In Rules of Civility, Evelyn Ross left New York City and headed for Chicago. “Eve in Hollywood” follows her exploits – from various perspectives – as she continues west in the late 1930s, taking in the movie sets and dive bars of Los Angeles.
This stylish and witty new collection is due out in April.
5. The Demon of Unrest: A Saga of Hubris, Heartbreak and Heroism at the Dawn of the Civil War by Erik Larson
Larson’s work combines fact and fiction to create meticulously researched page-turners surrounding key events and people from history.

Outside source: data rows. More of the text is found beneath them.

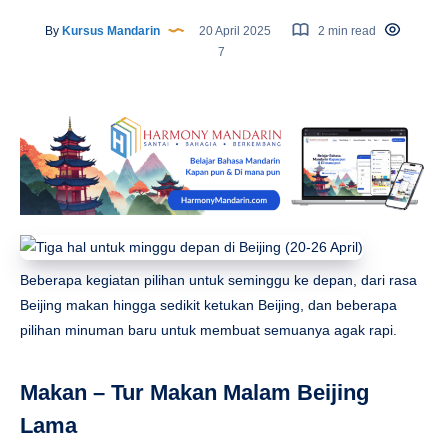
By
Kursus Mandarin
20 April 2025
2 min read
7
Beberapa kegiatan pilihan untuk seminggu ke depan, dari rasa
Beijing makan hingga sedikit ketukan Beijing, dan beberapa
pilihan minuman baru untuk membuat semuanya agak rapi.
Makan – Tur Makan Malam Beijing
Lama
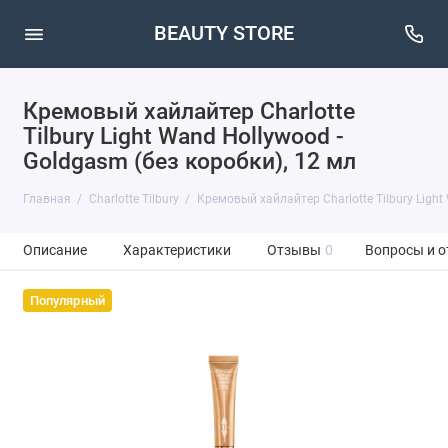
BEAUTY STORE
Кремовый хайлайтер Charlotte
Tilbury Light Wand Hollywood -
Goldgasm (без коробки), 12 мл
Главная
Charlotte Tilbury
Кремовый хайлайтер Charlotte Tilbury Light
Описание
Характеристики
Отзывы
0
Вопросы и о
Популярный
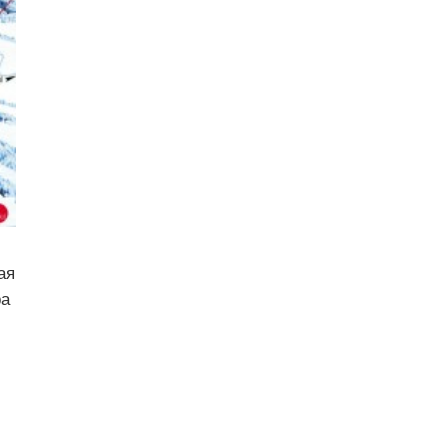
ая
ра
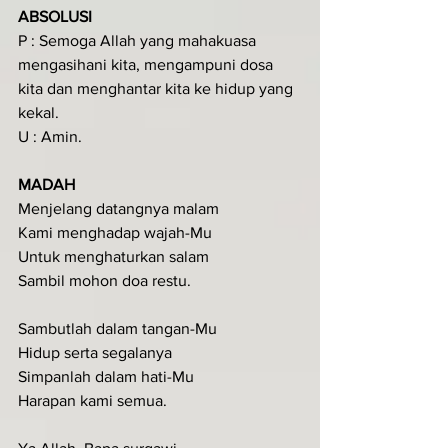
ABSOLUSI
P : Semoga Allah yang mahakuasa 
mengasihani kita, mengampuni dosa 
kita dan menghantar kita ke hidup yang 
kekal.
U : Amin.
MADAH
Menjelang datangnya malam
Kami menghadap wajah-Mu
Untuk menghaturkan salam
Sambil mohon doa restu.
Sambutlah dalam tangan-Mu
Hidup serta segalanya
Simpanlah dalam hati-Mu
Harapan kami semua.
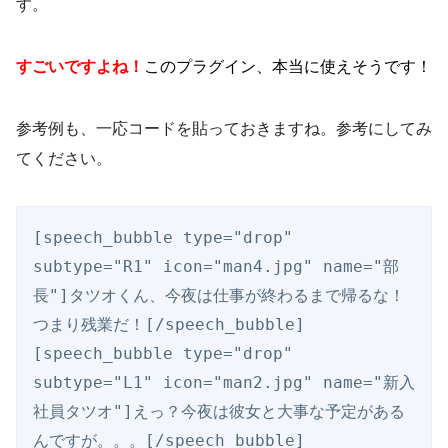
す。
すごいですよね！
このプラグイン、本当に使えそうです！
参考例も、一応コードを貼っておきますね。参考にしてみ
てください。
[speech_bubble type="drop" 
subtype="R1" icon="man4.jpg" name="部
長"]タツオくん、今夜は仕事が終わるまで帰るな！
つまり残業だ！[/speech_bubble]

[speech_bubble type="drop" 
subtype="L1" icon="man2.jpg" name="新入
社員タツオ"]えっ？今夜は彼女と大事な予定がある
んですが。。。[/speech_bubble]
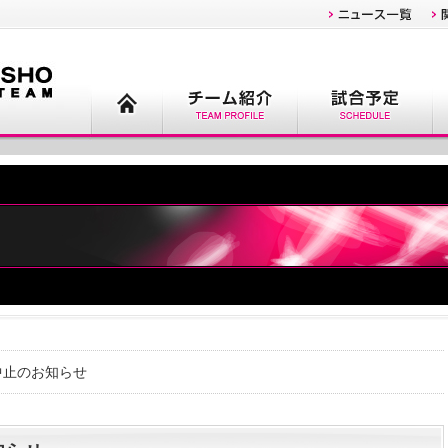
グ中止のお知らせ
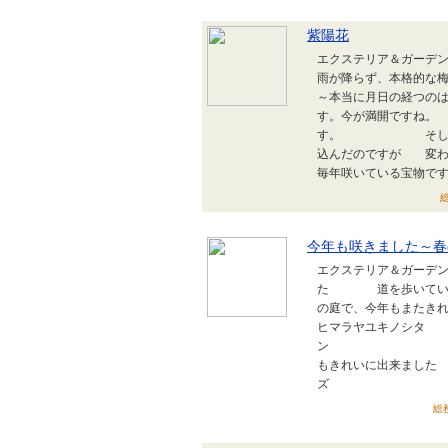
紫陽花
エクステリア＆ガーデン
雨が降らず、本格的な
～本当に月日の経つの
す。今が満開ですね。
す。 そして我が家
込んだのですが 変わ
毎年咲いている宝物
総
今年も咲きました～春
エクステリア＆ガーデン
た 道を歩いていても
の庭で、今年もまたきれ
ヒマラヤユキノシタ 
ン
もきれいに出来まし
ズ
総務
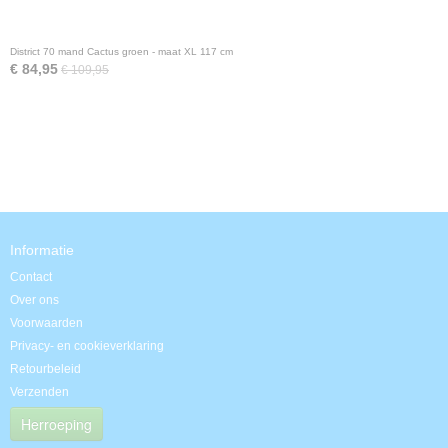
District 70 mand Cactus groen - maat XL 117 cm
€ 84,95
€ 109,95
Informatie
Contact
Over ons
Voorwaarden
Privacy- en cookieverklaring
Retourbeleid
Verzenden
Herroeping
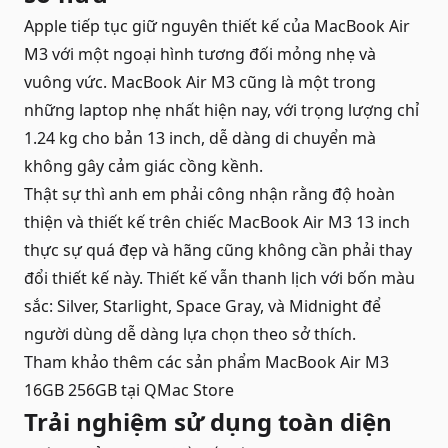
Apple tiếp tục giữ nguyên thiết kế của MacBook Air
M3 với một ngoại hình tương đối mỏng nhẹ và
vuông vức. MacBook Air M3 cũng là một trong
những laptop nhẹ nhất hiện nay, với trọng lượng chỉ
1.24 kg cho bản 13 inch, dễ dàng di chuyển mà
không gây cảm giác cồng kềnh.
Thật sự thì anh em phải công nhận rằng độ hoàn
thiện và thiết kế trên chiếc MacBook Air M3 13 inch
thực sự quá đẹp và hãng cũng không cần phải thay
đổi thiết kế này. Thiết kế vẫn thanh lịch với bốn màu
sắc: Silver, Starlight, Space Gray, và Midnight để
người dùng dễ dàng lựa chọn theo sở thích.
Tham khảo thêm các sản phẩm
MacBook Air M3
16GB 256GB
tại QMac Store
Trải nghiệm sử dụng toàn diện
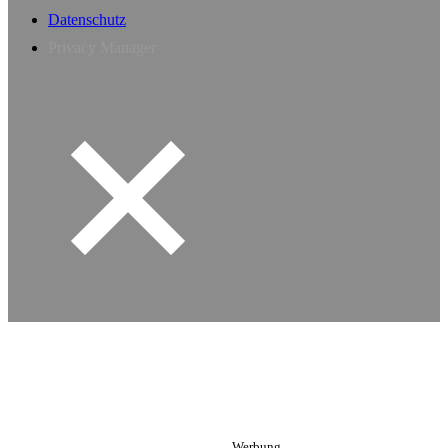
Datenschutz
Privacy Manager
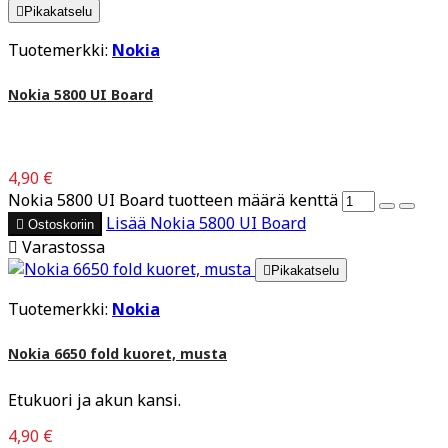

Pikakatselu
Tuotemerkki:
Nokia
Nokia 5800 UI Board
4,90 €
Nokia 5800 UI Board tuotteen määrä kenttä
Lisää
Nokia 5800 UI Board

Ostoskoriin

Varastossa

Pikakatselu
Tuotemerkki:
Nokia
Nokia 6650 fold kuoret, musta
Etukuori ja akun kansi.
4,90 €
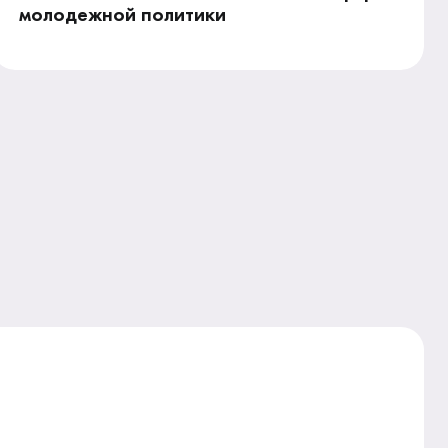
молодежной политики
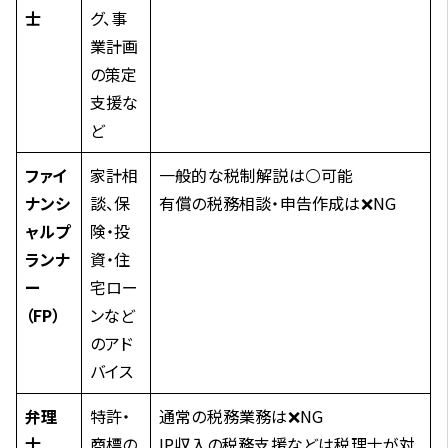
士
グ、事
業計画
の策定
支援な
ど
ファイ
家計相
一般的な税制解説は⚪可能
ナンシ
談、保
有償の税務相談・申告作成は❌NG
ャルプ
険・投
ランナ
資・住
ー
宅ロー
（FP）
ンなど
のアド
バイス
弁理
特許・
通常の税務業務は❌NG
士
商標の
IP収入の税務支援などは税理士が対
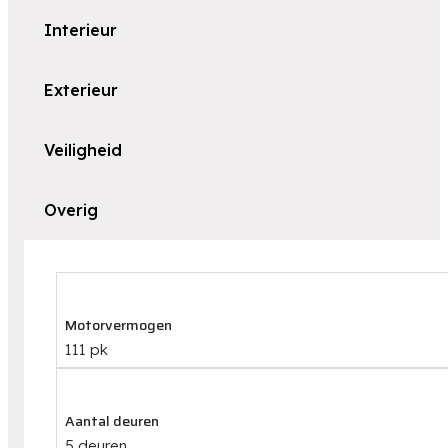
Interieur
Exterieur
Veiligheid
Overig
Motorvermogen
111 pk
Aantal deuren
5 deuren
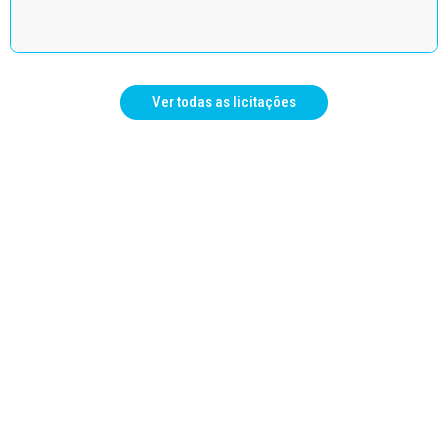
Ver todas as licitações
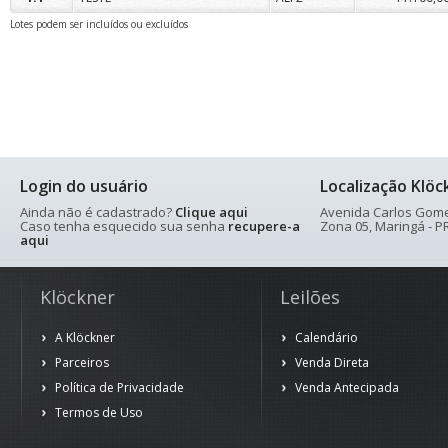
Lotes podem ser incluídos ou excluídos
Login do usuário
Localização Klöc
Ainda não é cadastrado?
Clique aqui
Avenida Carlos Gomes
Caso tenha esquecido sua senha
recupere-a
Zona 05, Maringá - PR
aqui
Klöckner
Leilões
A Klöckner
Calendário
Parceiros
Venda Direta
Política de Privacidade
Venda Antecipada
Termos de Uso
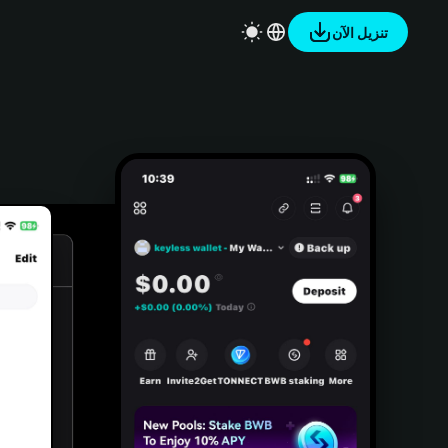
تنزيل الآن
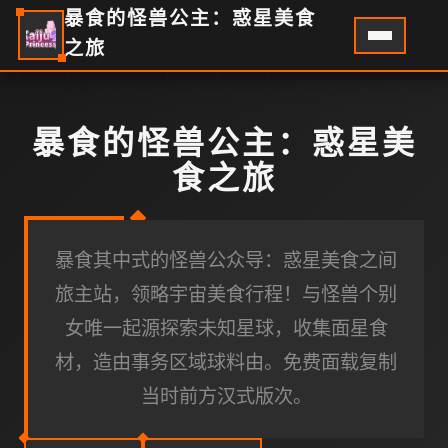
暴食的怪兽公主：惑星美食
之旅
暴食的怪兽公主：惑星美
食之旅
暴食其中式的怪兽公众导：惑星美食之间
旅主站，领略宇宙美食行程！与怪兽个别
女唯一起源探索未知星球，收集面星食
材，造由事务区域球料由。免费面载复制
当时前方汉式版次。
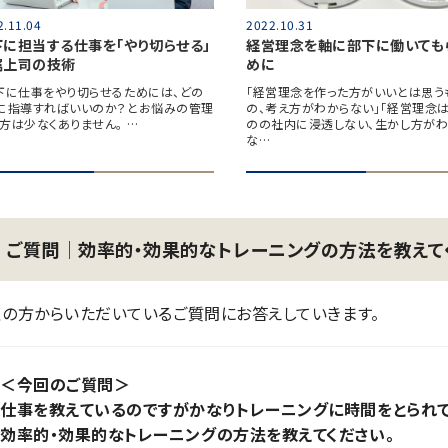
2.11.04
2022.10.31
下に担当する仕事を「やり切らせる」
経営理念を軸に部下に働いても
属上司の技術
めに
下に仕事をやり切らせるためには、どの
「経営理念を作った方がいいとは思う
に指導すればいいのか？とお悩みの管理
の、考え方がわからない」「経営理念
方は少なくありません。 …
のの社内に浸透しない、生かし方がわ
な…
ご質問│効率的・効果的なトレーニングの方法を教えて
くの方からいただいているご質問にお答えしていきます。
＜今回のご質問＞
仕事を教えているのですがかなりトレーニングに時間をとられて
効率的・効果的なトレーニングの方法を教えてください。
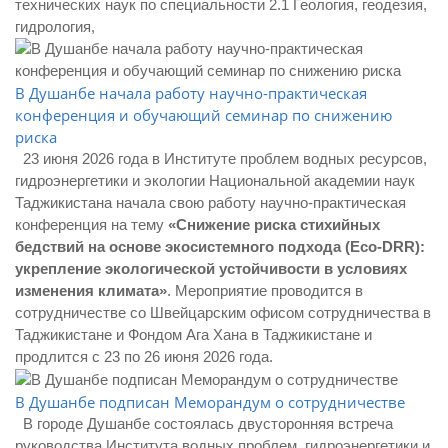
технических наук по специальности 2.1 Геология, геодезия,
гидрология,
В Душанбе начала работу научно-практическая
конференция и обучающий семинар по снижению
риска
23 июня 2026 года в Институте проблем водных ресурсов,
гидроэнергетики и экологии Национальной академии наук
Таджикистана начала свою работу научно-практическая
конференция на тему
«Снижение риска стихийных
бедствий на основе экосистемного подхода (Eco-DRR):
укрепление экологической устойчивости в условиях
изменения климата»
. Мероприятие проводится в
сотрудничестве со Швейцарским офисом сотрудничества в
Таджикистане и Фондом Ага Хана в Таджикистане и
продлится с 23 по 26 июня 2026 года.
В Душанбе подписан Меморандум о сотрудничестве
В городе Душанбе состоялась двусторонняя встреча
руководства Института водных проблем, гидроэнергетики и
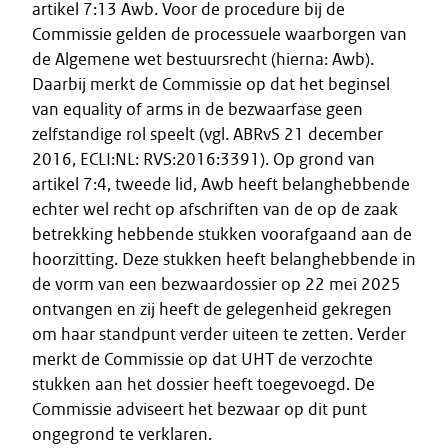
artikel 7:13 Awb. Voor de procedure bij de
Commissie gelden de processuele waarborgen van
de Algemene wet bestuursrecht (hierna: Awb).
Daarbij merkt de Commissie op dat het beginsel
van equality of arms in de bezwaarfase geen
zelfstandige rol speelt (vgl. ABRvS 21 december
2016, ECLI:NL: RVS:2016:3391). Op grond van
artikel 7:4, tweede lid, Awb heeft belanghebbende
echter wel recht op afschriften van de op de zaak
betrekking hebbende stukken voorafgaand aan de
hoorzitting. Deze stukken heeft belanghebbende in
de vorm van een bezwaardossier op 22 mei 2025
ontvangen en zij heeft de gelegenheid gekregen
om haar standpunt verder uiteen te zetten. Verder
merkt de Commissie op dat UHT de verzochte
stukken aan het dossier heeft toegevoegd. De
Commissie adviseert het bezwaar op dit punt
ongegrond te verklaren.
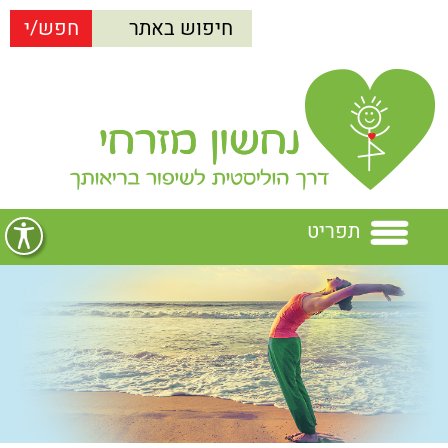
תפריט
בית
נחשון מזרחי
הרצאות
נחשון מזרחי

In The Devil in the White City, he combined the story behind the 1893 Chicago World’s Fair with the life and crimes of H H Holmes, America’s first modern serial killer.
Thunderstruck, meanwhile, interweaved the story of Dr Crippen’s “perfect murder” with that of Marconi as the latter attempted to invent the telegraph.
April sees the release of Larson’s The Demon of Unrest. It tells the story – through diaries, secret communiques, and plantation records – of the five months between Lincoln’s election and the start of the Civil War.
After a tight election race, Lincoln would find himself in power but battling to avert a war that would go on to cost the lives of 175,000 Americans.